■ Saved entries
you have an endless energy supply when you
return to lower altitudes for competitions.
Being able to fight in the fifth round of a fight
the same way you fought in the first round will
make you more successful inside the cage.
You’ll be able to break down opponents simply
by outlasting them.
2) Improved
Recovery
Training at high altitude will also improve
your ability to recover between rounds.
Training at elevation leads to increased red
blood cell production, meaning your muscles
--
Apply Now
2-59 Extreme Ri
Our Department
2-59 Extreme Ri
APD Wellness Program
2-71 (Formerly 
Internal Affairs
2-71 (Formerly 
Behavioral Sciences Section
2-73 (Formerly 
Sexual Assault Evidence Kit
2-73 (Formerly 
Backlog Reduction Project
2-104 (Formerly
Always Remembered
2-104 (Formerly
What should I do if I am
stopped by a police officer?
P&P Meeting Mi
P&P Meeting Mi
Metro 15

■ The task
Please go through the data above and copy each line that has the word "Training".

■ Answer
Training at high altitude will also improve
Training at elevation leads to increased red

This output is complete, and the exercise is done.